Book Review of The Storyteller: 3 Treasure Boxes
Publisher: Atria/Emily Bestler Books; First Edition edition (November 5, 2013), 480 pages, ISBN-10: 1439102775, ISBN-13: 978-1439102770
The Storyteller is comprised of several separate and distinct stories that interconnect. Sage is a young woman who has a disfiguring facial scar, and she is battling an inner torment that disfigures her far more than the scar on her face. Josef is a 94 year old, healthy, German man who no longer wants to live because he is tormented by his past and the things he did as a Nazi commander at Auschwitz. He asks Sage to help him end his life. Minka is Sage’s grandmother and she is many things including a survivor of the Holocaust as well as a creative writer. Within is included a story that Minka wrote about a young woman who falls in love with a vampire.
Jodi Picoult has written 20 novels, including My Sister’s Story. The Storyteller is both a drama and a historical novel. The story is told in a first person narrative from the point of view of the character whose story is being revealed.
I enjoyed the story and I liked how the past and present combined to slowly reveal the truth. I thought the characters were well developed and multidimensional. My favorite was Minka; I enjoyed reading her tale. I thought she was a strong and resourceful woman, and I found it fascinating how her fictional story about Ania and the Vampire saved her life. It provided both a sense of hope, as well as entertainment to the other prisoners, because it was a metaphor for love and redemption. The Storyteller may have been about the Holocaust, and parts of the story provided a heart-wrenching view into what it was like, but it was so much more than that.

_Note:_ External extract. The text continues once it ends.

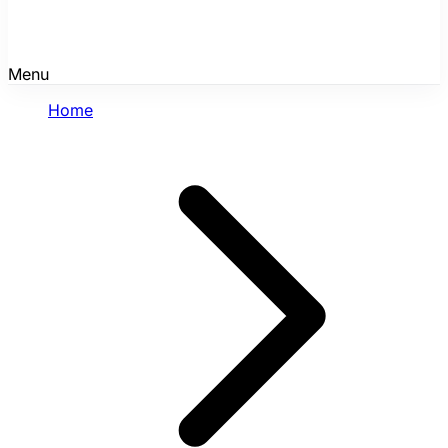
Menu
Home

It was really about forgiveness, and not just for Josef, but for all of the characters and on many different levels.
I liked how the story unfolded, and I was surprised by the twist at the end. I recommend this book as a very good read, and if you enjoy reading about the Holocaust, both the horror of it as well as the triumph over it, then you will enjoy The Storyteller.
Favorite Quote
“Mary folds her arms. “I know I’ve told you how I left the convent, but did I ever tell you why I entered it?” she says. “My mother was raising three kids on her own, because my father walked out on us. I was the oldest, at thirteen. I was full of so much anger that sometimes I woke up in the middle of the night with the taste of it in my mouth, like tin. We couldn’t afford groceries. We had no television and the lights had been turned off. Our furniture had been reclaimed by the credit card company, and my brothers were wearing pants that hit above the ankle because we couldn’t afford to buy new school clothes. My father, though, he was on vacation with his girlfriend in France. So one day I went to see our priest and I asked what I could do to feel less angry. I was expecting him to say something like, Get a Job, or Write your feelings down on paper. Instead, he told me to forgive my dad. I stared at the priest, convinced he was nuts. ‘I can’t do that,’ I told him. ‘It would make what he did seem less awful.’

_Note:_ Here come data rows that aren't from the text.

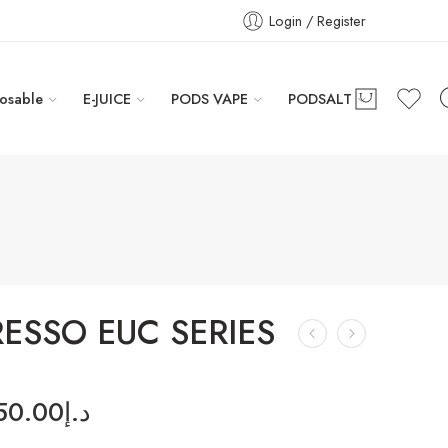
Login / Register
osable
E-JUICE
PODS VAPE
PODSALT
ESSO EUC SERIES
50.00
د.إ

I study Mary’s profile as she speaks. “The priest said, ‘What he did was wrong. He doesn’t deserve your love. But he does deserve your forgiveness because otherwise he will grow like a weed in your heart until it’s choked and overrun. The only person who suffers, when you squirrel away all that hate, is you.’ I was thirteen, and I didn’t know very much about the world, but I knew that if there was that much wisdom in religion I wanted to be part of it.””
“She faces me. “I don’t know what this person did to you, and I am not sure I want to. But forgiving isn’t something you do for someone else. It’s something you do for yourself. It’s saying, You’re not important enough to have a stranglehold on me. It’s saying, You don’t get to trap me in the past. I am worthy of a future.””
(page 451)
This was my favorite quote because it sums up forgiveness and why it is important.